21-09-2016, 12:24 PM
1455549843-textminnig.pdf (Size: 1.07 MB / Downloads: 6)
Abstract. The field of text mining seeks to extract useful information
from unstructured textual data through the identification and exploration
of interesting patterns. The techniques employed usually do not involve
deep linguistic analysis or parsing, but rely on simple “bag-of-words” text
representations based on vector space. Several approaches to the identification
of patterns are discussed, including dimensionality reduction,
automated classification and clustering. Pattern exploration is illustrated
through two applications from our recent work: a classification-based
Web meta-search engine and visualization of coauthorship relationships
automatically extracted from a semi-structured collection of documents
describing researchers in the region of Vojvodina. Finally, preliminary
results concerning the application of dimensionality reduction techniques
to problems in sentiment classification are presented.
Introduction
Text mining is a new area of computer science which fosters strong connections
with natural language processing, data mining, machine learning, information
retrieval and knowledge management. Text mining seeks to extract
useful information from unstructured textual data through the identification
and exploration of interesting patterns [2]. This paper will discuss several approaches
to the identification of global patterns in text, based on the “bag-ofwords”
(BOW) representation described in Section 2. The covered approaches
are automated classification and clustering (Section 3), and dimensionality reduction
(Section 5). Pattern exploration will be illustrated through two applications
from our recent work: presentation of Web meta-search engine results
(Section 4) and visualization of coauthorship relationships automatically
extracted from a semi-structured collection of documents describing researchers
in the Serbian province of Vojvodina (Section 6). Finally, preliminary results
concerning the application of dimensionality reduction techniques to problems
in sentiment classification are presented in Section 7.
Bag-of-Words Document Representation
Let W be the dictionary – the set of all terms (words) that occur at least
once in a collection of documents D. The bag-of-words representation of document
dn is a vector of weights (w1n,. . . ,w|W|n). In the simplest case, the weights
win ∈ {0, 1} and denote the presence or absence of a particular term in a document.
More commonly, win represent the frequency of the ith term in the nth
document, resulting in the term frequency representation. Normalization can
be employed to scale the term frequencies to values between 0 and 1, accounting
for differences in the lengths of documents. Besides words, n-grams may also be
used as terms. However, two different notions have been referred to as “n-grams”

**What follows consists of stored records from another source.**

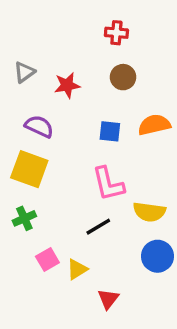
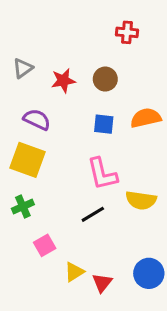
red cross: (116, 33) -> (127, 32), moved
brown circle: (123, 77) -> (105, 79), moved
blue circle: (158, 256) -> (149, 273), moved
yellow triangle: (77, 269) -> (74, 272), moved

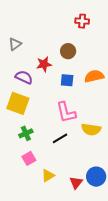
red star: (63, 81) -> (44, 64), moved
green cross: (23, 207) -> (26, 133), moved
red triangle: (102, 283) -> (76, 183), moved

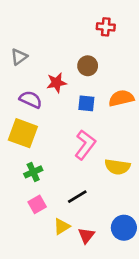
pink L-shape: (66, 112) -> (85, 145), turned -130
black line: (60, 138) -> (77, 197), moved
red triangle: (76, 183) -> (86, 235), moved

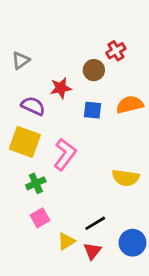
red cross: (106, 27) -> (116, 51), moved, turned -36
pink L-shape: (85, 145) -> (65, 154), moved
black line: (77, 197) -> (95, 223), moved

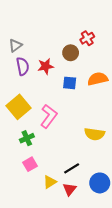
purple semicircle: (33, 106) -> (23, 66), moved, turned 54
yellow square: (25, 142) -> (19, 107), turned 30

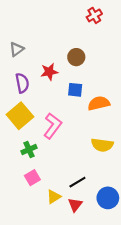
red cross: (87, 38) -> (94, 15), moved
purple semicircle: (23, 66) -> (22, 83), moved
orange semicircle: (98, 79) -> (99, 103), moved

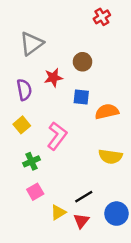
gray triangle: (17, 49) -> (31, 44), moved, size x1.5
yellow square: (20, 116) -> (22, 125), size x0.6

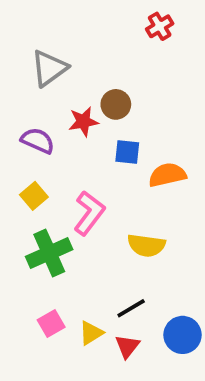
brown circle: (83, 62) -> (116, 104), moved
purple semicircle: (24, 90) -> (38, 141), turned -55
yellow semicircle: (110, 156) -> (146, 245), moved
green cross: (31, 161) -> (49, 253), size x1.6
pink square: (35, 192) -> (51, 323), moved

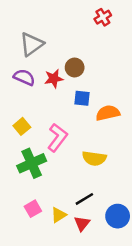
purple semicircle: (38, 141) -> (24, 77), moved

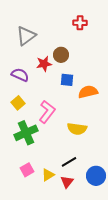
red cross: (103, 17) -> (80, 23), moved, turned 32
purple semicircle: (24, 77) -> (20, 75), moved

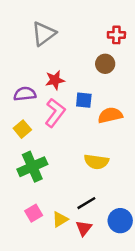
red cross: (80, 23) -> (116, 35), moved
gray triangle: (26, 36) -> (44, 34), moved
brown circle: (61, 55) -> (105, 64), moved
purple semicircle: (20, 75) -> (25, 94), turned -30
pink L-shape: (47, 112) -> (55, 113), moved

in the literature. The first are phrases as sequences of n words, while the other
notion are n-grams as sequences of characters. N-grams as phrases are usually
used to enrich the BOW representation rather than on their own. N-grams as
sequences of characters are used instead of words.
The transformation of a document set D into the BOW representation enables
the transformed set to be viewed as a matrix, where rows represent document
vectors, and columns are terms. This view enables various matrix decomposition
techniques to be applied for the tasks of clustering [2] and dimensionality
reduction (Section 5). Furthermore, since documents are treated as vectors,
they can be compared using classical distance/similarity measures. The most
commonly employed measures include cosine and Tanimoto similarity [6].
3. Machine Learning with Textual Data
The field of machine learning (ML) is concerned with the question of how
to construct computer programs that automatically improve with experience.
One important division of learning methods is into supervised and unsupervised.
In supervised learning, computer programs capture structural information and
derive conclusions (predictions) from previously labeled examples (instances,
points). Unsupervised learning finds groups in data without relying on labels.
ML techniques can roughly be divided into four distinct areas: classification,
clustering, association learning and numeric prediction [10]. Classification
applied to text is the subject of text categorization (TC), which is the task
of automatically sorting a set of documents into categories from a predefined
set [8]. Classification of documents is employed in text filtering, categorization
of Web pages (see Section 4), sentiment analysis (see Section 7), etc. Classification
can also be used on smaller parts of text depending on the concrete
application, e.g. document segmentation or topic tracking. In the ML approach,
classifiers are trained beforehand on previously sorted (labeled) data, before being
applied to sorting unseen texts. The most popular classifiers applied to text
include naïve Bayes, k-nearest neighbor, and support vector machines [10].
While classification is concerned with finding models by generalization of evidence
produced by a dataset, clustering deals with the discovery of models by
finding groups of data points which satisfy some objective criterion, e.g. maximize
inter-cluster similarity of points, while minimizing similarity of points from different clusters. Examples of algorithms used on text data include k-means,
and approaches employing matrix decompositions [2].
4. Application: Enhancing Web Search
One way to enhance users’ efficiency and experience of Web search is by
means of meta-search engines. Traditionally, meta-search engines were conceived
to address different issues concerning general-purpose search engines,
including Web coverage, search result relevance, and their presentation to the
user. A common approach to alternative presentation of results is by sorting
them into (a hierarchy of) clusters which may be displayed to the user in a
variety of ways, e.g. as a separate expandable tree (vivisimo.com) or arcs which
connect Web pages within graphically rendered “maps” (kartoo.com). However,
topics generated by clustering may not prove satisfactory for every query, and
the “silver bullet” method has not yet been found. An example of a meta-search
engine which sorts search results into a hierarchy of topics using text categorization
techniques is CatS [7] (stribog.im.ns.ac.yu/cats). Figure 1 shows the
subset of the 100 results for query ‘animals england’ sorted into category Arts
→ Music, helping separate pages about animals living in England from pages
concerning the English music scene. The categories employed by CatS were
extracted from the dmoz Open Directory (www.dmoz.org).